For activators (the DB is much simpler for chasers) we have the concept of an activation. So we place every QSO into a big table of activator QSOs and the we have a table of activations which identify which QSOs belong to an activation and which activations belong to a user. Given that an activation is a fundamental concept, we take a few liberties with best DB practice and we store the same data in a few places. This is heavily frowned up because now you have to go to great lengths to ensure you keep all that data in sync, especially if someone edits something.
But it does have some big advatanges which is why it was done. The entries in the activations keep a tally of how many points and bonus points were achieved. When an activtion is enetered, all the points conditions are checked and if valid, the points are allocated and stored in the activation table. When we need to display activation info such as your own history or the honour roll, the code selects the activations where the user association matches and sums the points from the activation table.

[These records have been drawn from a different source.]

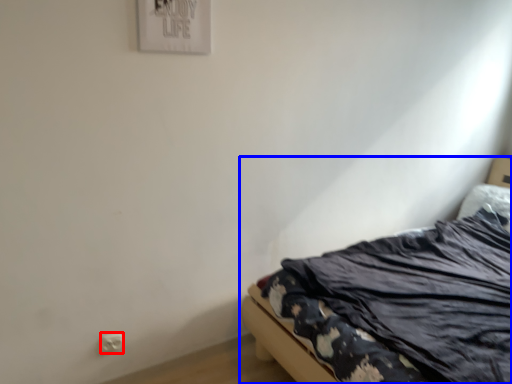 Question: Which point is closer to the camera, electric outlet (highlighted by a red box) or bed (highlighted by a blue box)?

Choices:
 (A) electric outlet
 (B) bed

Answer: (B) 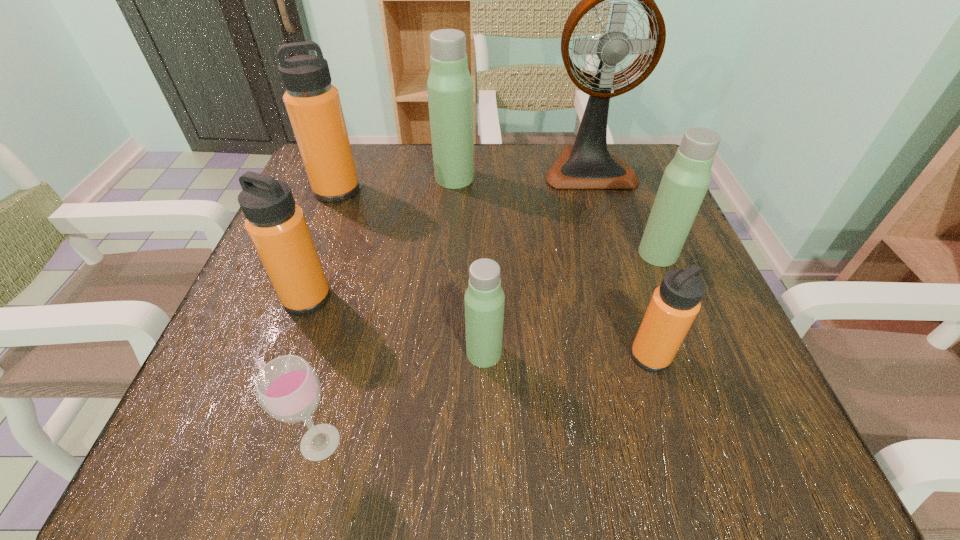 Where is `empty location between the farthest light thermos bottle and the second smallest light thermos bottle`? Image resolution: width=960 pixels, height=540 pixels. empty location between the farthest light thermos bottle and the second smallest light thermos bottle is located at coordinates (556, 216).

Where is `object that is the sixth nearest to the biggest light thermos bottle`? The width and height of the screenshot is (960, 540). object that is the sixth nearest to the biggest light thermos bottle is located at coordinates (674, 305).

Identify the location of object that is the second closest to the biggest orange thermos bottle. The height and width of the screenshot is (540, 960). (277, 227).

Locate which thermos bottle ranks fifth in proximity to the third farthest thermos bottle. Please provide its 2D coordinates. Your answer should be formatted as a tuple, i.e. [(x, y)], where the tuple contains the x and y coordinates of a point satisfying the conditions above.

[(313, 104)]

Identify which thermos bottle is the fifth closest to the nearest object. Please provide its 2D coordinates. Your answer should be formatted as a tuple, i.e. [(x, y)], where the tuple contains the x and y coordinates of a point satisfying the conditions above.

[(449, 86)]

Locate an element on the screen. Image resolution: width=960 pixels, height=540 pixels. orange thermos bottle that stands as the second closest to the farthest light thermos bottle is located at coordinates (277, 227).

Image resolution: width=960 pixels, height=540 pixels. Identify the location of orange thermos bottle that stands as the closest to the fourth nearest object. (313, 104).

At what (x,y) coordinates should I click in order to perform the action: click on light thermos bottle that is the second closest to the rightmost thermos bottle. Please return your answer as a coordinate pair (x, y). Looking at the image, I should click on (449, 86).

Select which light thermos bottle is the second closest to the farthest light thermos bottle. Please provide its 2D coordinates. Your answer should be formatted as a tuple, i.e. [(x, y)], where the tuple contains the x and y coordinates of a point satisfying the conditions above.

[(484, 298)]

You are a GUI agent. You are given a task and a screenshot of the screen. Output one action in this format:
    pyautogui.click(x=<x>, y=<y>)
    Task: Click on the blank space that satisfies the following two spatial constraints: 1. on the back side of the nearest object; 2. on the left side of the farthest light thermos bottle
    The width and height of the screenshot is (960, 540).
    Given the screenshot: What is the action you would take?
    pyautogui.click(x=388, y=178) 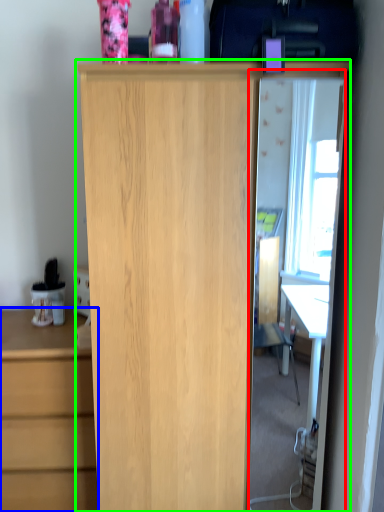 Question: Estimate the real-world distances between objects in this image. Which object is closer to glass door (highlighted by a red box), chest of drawers (highlighted by a blue box) or cupboard (highlighted by a green box)?

Choices:
 (A) chest of drawers
 (B) cupboard

Answer: (A) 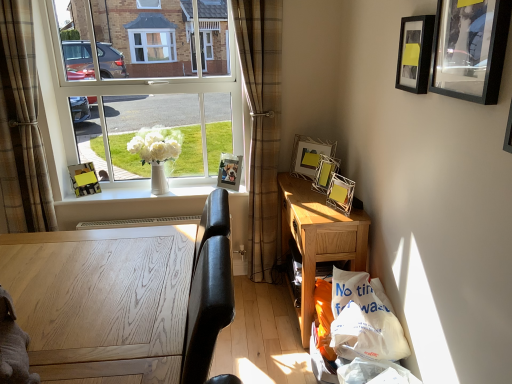 This screenshot has width=512, height=384. I want to click on free space above clear glass window at upper left (from a real-world perspective), so click(144, 0). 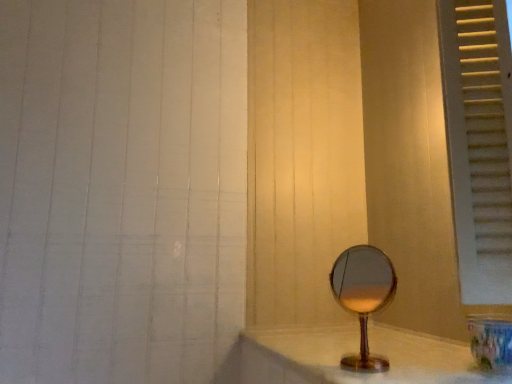 Question: Is white painted wood window frame at right positioned with its back to wooden mirror at center?

Choices:
 (A) no
 (B) yes

Answer: (A)

Question: From the image's perspective, is white painted wood window frame at right below wooden mirror at center?

Choices:
 (A) yes
 (B) no

Answer: (B)

Question: Does white painted wood window frame at right lie in front of wooden mirror at center?

Choices:
 (A) yes
 (B) no

Answer: (A)

Question: Are white painted wood window frame at right and wooden mirror at center beside each other?

Choices:
 (A) no
 (B) yes

Answer: (A)

Question: Is white painted wood window frame at right aimed at wooden mirror at center?

Choices:
 (A) yes
 (B) no

Answer: (B)

Question: From the image's perspective, would you say white painted wood window frame at right is positioned over wooden mirror at center?

Choices:
 (A) no
 (B) yes

Answer: (B)

Question: Are wooden mirror at center and white painted wood window frame at right beside each other?

Choices:
 (A) yes
 (B) no

Answer: (B)

Question: Can you confirm if wooden mirror at center is shorter than white painted wood window frame at right?

Choices:
 (A) no
 (B) yes

Answer: (B)

Question: Is wooden mirror at center positioned before white painted wood window frame at right?

Choices:
 (A) yes
 (B) no

Answer: (B)

Question: Does wooden mirror at center have a greater width compared to white painted wood window frame at right?

Choices:
 (A) yes
 (B) no

Answer: (B)

Question: Is wooden mirror at center positioned far away from white painted wood window frame at right?

Choices:
 (A) no
 (B) yes

Answer: (A)

Question: Is wooden mirror at center taller than white painted wood window frame at right?

Choices:
 (A) yes
 (B) no

Answer: (B)

Question: From a real-world perspective, is white painted wood window frame at right over translucent glass mirror at lower right?

Choices:
 (A) yes
 (B) no

Answer: (A)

The alternative would be to find all the QSOs for each activation for each user, check all the valid conditions for points and then sum and display. The resulting query would be massive and noticeably slower. For chasers it’s easier because the rules for points are simple and can be done on the fly.
So this is why we have data that says I did Broughton Heights SS-128 on 26-nov-2017 and got 2pts. What it doesn’t have is the band or mode. To find those out we do some more digging but for the reasons above, it simply checks if the activations for this user contain 1 or more QSOs that match the filter. So when you select CW, it checks every activation you have and then checks if any QSOs for that activation had CW as the mode. If so, it displays the summit and the points already calculated. In my case of SS-128 yesterday, if I select 17m as a filter, it will show that activation and 2pts because I had 1 QSO on 17m. It doesn’t show the summits qualified on 17m.
You can get this data however. Given that it’s considered costly to do it for everyone, the cost for one user is acceptable. We run the DB on a shared system and we are by far the heaviest user. I don’t want to produce queries that massively impact other users on the host as that would give the hosts a reason to charge us more or ask us to reduce the load or maybe find another host. But for a single user it’s OK.
Login and select “View Results”>“My Results”>“My Activator Log”. This defaults to the last 12 months of your activations. Click the “show analysis” check box and click Show. This shows a breakdown of modes and bands for your activations. The modes and bands shown are the popular ones, needed because I wanted to fit the display on smaller screens (not everyone has huge monitors etc.) You will see a column 23c for 23cms QSOs. In that there will be either nothing, a number 1…3 or Y. Nothing means no 23cms QSOs this activation. 1…3 is the number of QSOs and Y means “qualified on this band”.
There’s pressure to add 222MHz / 1.25m from some US users and I’d like 13cms in there as I’m am QRV on that band now. The problem is screen space. I feel that the fix is likely to be an HF/50MHz table and a VHF/UHF/SHF view.
Hopefully this should help with your confusion. But if there’s anything else just ask. As I said at the start, a lot of the functionality is how it was designed. Considering the design has hardly changed in 13years and we have grown from something that was run on an laptop in someone’s home and could be backed up onto a single floppy to a system supporting thousands of users and millions of QSOs, the original designer, Gary G0HJQ, did a rather brilliant job.